Akbar Tanjung kemudian membawakan satu ‘tema’ baru yang disebut ‘Paradigma Baru Golkar’ yang untuk sejenak bisa meredakan serangan kelompok politik lain atas nama reformasi. Namun bersamaan dengan itu, Akbar Tanjung juga membawa serta ke dalam tubuh Golkar kelompok-kelompok eks tokoh dan anggota HMI serta unsur ICMI (atas kemauan Habibie) untuk menduduki posisi-posisi strategis diberbagai tingkat kepengurusan.

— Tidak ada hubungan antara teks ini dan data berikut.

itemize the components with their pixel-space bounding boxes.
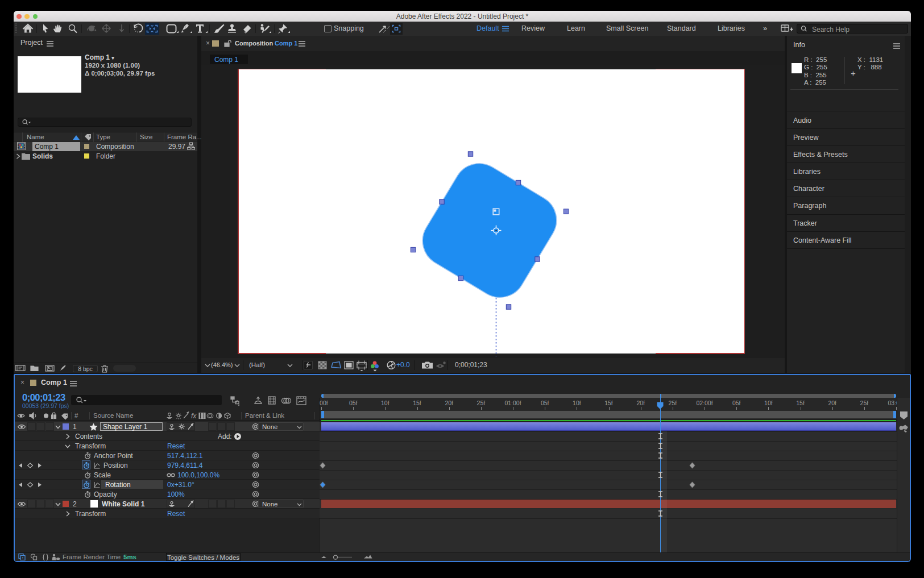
- svg-text:fx: fx: [191, 412, 197, 420]
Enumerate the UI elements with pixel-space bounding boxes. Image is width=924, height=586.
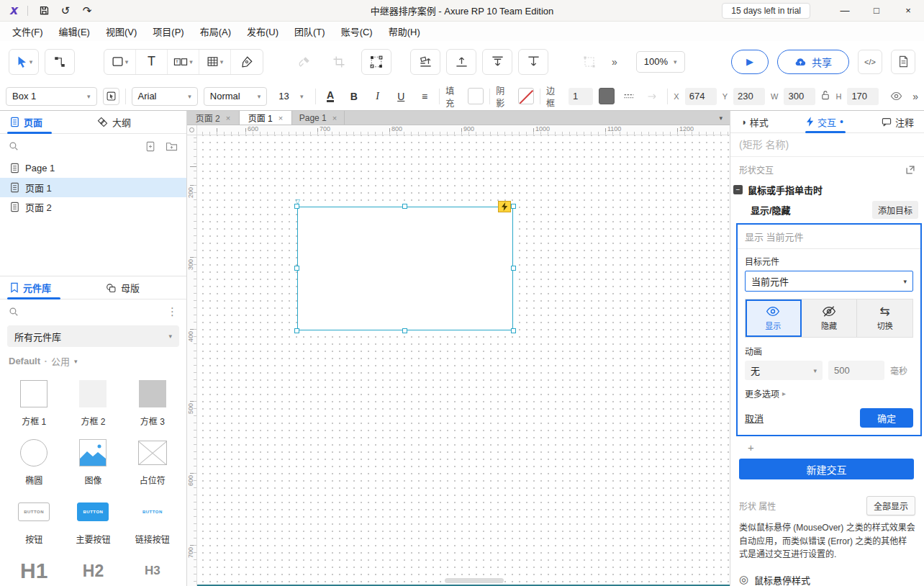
resize-handle-nw[interactable] <box>294 204 299 209</box>
arrange-backward-button[interactable] <box>482 49 512 75</box>
italic-button[interactable]: I <box>368 87 386 106</box>
kebab-menu-icon[interactable]: ⋮ <box>167 305 178 318</box>
tab-close-icon[interactable]: × <box>332 114 337 122</box>
lock-ratio-button[interactable] <box>821 90 830 102</box>
h-input[interactable] <box>847 88 879 105</box>
option-hide[interactable]: 隐藏 <box>802 299 858 337</box>
tab-masters[interactable]: 母版 <box>106 281 140 294</box>
canvas-tab[interactable]: 页面 2× <box>187 111 240 125</box>
widget-name-input[interactable] <box>739 139 915 150</box>
share-button[interactable]: 共享 <box>777 50 849 74</box>
font-size-select[interactable]: 13▾ <box>273 87 309 106</box>
widget-primary-button[interactable]: BUTTON 主要按钮 <box>63 493 122 545</box>
resize-handle-sw[interactable] <box>294 328 299 333</box>
mouseover-style-row[interactable]: ◎ 鼠标悬停样式 <box>730 567 924 586</box>
arrange-forward-button[interactable] <box>446 49 476 75</box>
tab-outline[interactable]: 大纲 <box>97 115 131 129</box>
horizontal-scrollbar[interactable] <box>445 578 504 583</box>
widget-box2[interactable]: 方框 2 <box>63 375 122 427</box>
form-tool-button[interactable]: T ▾ <box>168 50 199 74</box>
save-icon[interactable] <box>38 5 50 17</box>
font-family-select[interactable]: Arial▾ <box>132 87 198 106</box>
selected-rectangle-widget[interactable]: ▽ <box>297 207 513 330</box>
widget-ellipse[interactable]: 椭圆 <box>4 434 63 486</box>
formatbar-more-button[interactable]: » <box>912 91 918 102</box>
connector-tool-button[interactable] <box>45 49 75 75</box>
tab-notes[interactable]: 注释 <box>882 115 914 129</box>
animation-select[interactable]: 无 ▾ <box>745 361 823 380</box>
collapse-icon[interactable]: − <box>733 185 743 194</box>
arrange-back-button[interactable] <box>518 49 548 75</box>
action-row[interactable]: 显示/隐藏 添加目标 <box>730 199 924 223</box>
bullet-list-button[interactable]: ≡ <box>416 87 434 106</box>
search-icon[interactable] <box>9 307 19 317</box>
code-view-button[interactable]: </> <box>858 50 882 74</box>
menu-help[interactable]: 帮助(H) <box>382 22 427 40</box>
add-action-button[interactable]: + <box>730 436 924 459</box>
new-interaction-button[interactable]: 新建交互 <box>739 459 914 479</box>
trial-badge[interactable]: 15 days left in trial <box>722 3 810 19</box>
edit-points-button[interactable] <box>361 49 391 75</box>
text-tool-button[interactable]: T <box>136 50 168 74</box>
confirm-button[interactable]: 确定 <box>860 408 913 428</box>
redo-icon[interactable]: ↷ <box>81 5 93 17</box>
show-all-button[interactable]: 全部显示 <box>866 496 915 515</box>
tab-library[interactable]: 元件库 <box>10 281 51 294</box>
menu-view[interactable]: 视图(V) <box>99 22 143 40</box>
resize-handle-ne[interactable] <box>511 204 516 209</box>
canvas-tab[interactable]: Page 1× <box>292 111 345 125</box>
y-input[interactable] <box>733 88 765 105</box>
tab-style[interactable]: ◑ 样式 <box>740 115 769 129</box>
table-tool-button[interactable]: ▾ <box>199 50 231 74</box>
underline-button[interactable]: U <box>392 87 410 106</box>
visibility-button[interactable] <box>887 87 905 106</box>
x-input[interactable] <box>685 88 717 105</box>
menu-account[interactable]: 账号(C) <box>335 22 379 40</box>
open-external-icon[interactable] <box>905 165 915 175</box>
select-tool-button[interactable]: ▾ <box>9 49 39 75</box>
close-button[interactable]: × <box>892 0 924 21</box>
border-color-swatch[interactable] <box>599 88 615 104</box>
menu-project[interactable]: 项目(P) <box>146 22 190 40</box>
minimize-button[interactable]: — <box>829 0 861 21</box>
tab-list-dropdown-icon[interactable]: ▾ <box>719 114 730 122</box>
library-filter-select[interactable]: 所有元件库 ▾ <box>7 325 179 347</box>
interaction-badge[interactable] <box>498 201 511 212</box>
widget-link-button[interactable]: BUTTON 链接按钮 <box>123 493 182 545</box>
menu-publish[interactable]: 发布(U) <box>240 22 285 40</box>
tab-close-icon[interactable]: × <box>226 114 230 122</box>
preview-button[interactable]: ▶ <box>731 50 769 74</box>
menu-layout[interactable]: 布局(A) <box>194 22 237 40</box>
resize-handle-w[interactable] <box>294 266 299 271</box>
document-button[interactable] <box>891 50 915 74</box>
tab-pages[interactable]: 页面 <box>10 115 42 129</box>
maximize-button[interactable]: □ <box>861 0 892 21</box>
widget-button[interactable]: BUTTON 按钮 <box>4 493 63 545</box>
widget-h3[interactable]: H3 标题 3 <box>123 552 182 586</box>
widget-image[interactable]: 图像 <box>63 434 122 486</box>
page-item-selected[interactable]: 页面 1 <box>0 178 186 197</box>
menu-file[interactable]: 文件(F) <box>6 22 50 40</box>
w-input[interactable] <box>784 88 815 105</box>
border-width-input[interactable] <box>569 88 593 105</box>
font-weight-select[interactable]: Normal▾ <box>204 87 268 106</box>
arrange-front-button[interactable] <box>410 49 440 75</box>
widget-style-select[interactable]: Box 1▾ <box>6 87 97 106</box>
tab-interaction[interactable]: 交互 • <box>807 115 843 129</box>
menu-edit[interactable]: 编辑(E) <box>53 22 96 40</box>
tab-close-icon[interactable]: × <box>278 114 283 122</box>
font-color-button[interactable]: A <box>322 87 340 106</box>
event-row[interactable]: − 鼠标或手指单击时 <box>730 179 924 199</box>
style-pointer-button[interactable] <box>103 88 119 105</box>
resize-handle-n[interactable] <box>402 204 407 209</box>
bold-button[interactable]: B <box>345 87 363 106</box>
fill-color-swatch[interactable] <box>468 88 484 104</box>
widget-h2[interactable]: H2 标题 2 <box>63 552 122 586</box>
option-toggle[interactable]: ⇆ 切换 <box>857 299 912 337</box>
library-group-header[interactable]: Default • 公用 ▾ <box>0 351 186 369</box>
toolbar-more-button[interactable]: » <box>612 56 617 68</box>
more-options-link[interactable]: 更多选项 ▸ <box>745 387 913 400</box>
target-element-select[interactable]: 当前元件 ▾ <box>745 271 913 292</box>
search-icon[interactable] <box>9 141 19 151</box>
canvas-tab-active[interactable]: 页面 1× <box>240 111 292 125</box>
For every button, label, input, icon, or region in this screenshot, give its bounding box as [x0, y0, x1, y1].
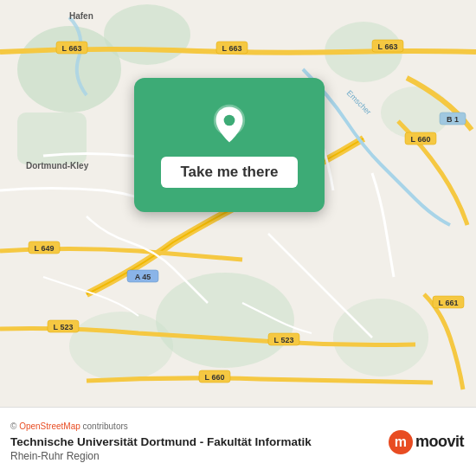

Secara umum pembawaan dan perilaku serta persepsi politik para eks HMI ini adalah asing bagi karakter dan idealisme dasar Golkar sejak mula. Golkar menjadi ibarat cangkang siput yang kemudian diisi dengan species baru. Bagi kebanyakan pendukung tradisional Golkar –kalau memang bisa dikatakan demikian– adalah canggung untuk tiba-tiba dipimpin oleh orang-orang yang relatif tergolong baru dan hanya selang beberapa tahun sebelumnya ada di luar Golkar dengan membawakan suara-suara yang sangat anti  Golkar dengan nada penuh hujatan.

Bahwa Partai Golkar di bawah Akbar Tanjung masih bisa meraih suara di atas 20 persen dan memperoleh 120 dari 496 kursi DPR-RI, itu pun tak terlepas dari faktor masih ditopangnya Golkar oleh unsur birokrasi pemerintahan Presiden Habibie. Dengan topangan kekuasaan saja, perolehan suara Golkar bisa begitu mengecil dibandingkan sebelumnya. Bagaimana nantinya dalam Pemilihan Umum 2004 atau pemilu-pemilu berikutnya di masa datang dengan kecenderungan tanpa topangan birokrasi, terkecuali sisa-sisa Gubernur dan Bupati yang dikatakan ‘masih’ kader Golkar ? Belum lagi tumbuh berkembangnya kecenderungan yang amat pragmatis yang kadangkala amat opportunistik, bahwa Golkar –dan begitu pula partai-partai pada umumnya– hanya dijadikan sekedar kendaraan (sewaan) bagi mereka yang berambisi menjadi bupati atau gubernur di masa pasca Soeharto. Dan ketika sudah ada di kursi jabatan bisa saja melakukan akomodasi kepada pemegang hegemoni kekuasaan negara untuk keamanan posisinya.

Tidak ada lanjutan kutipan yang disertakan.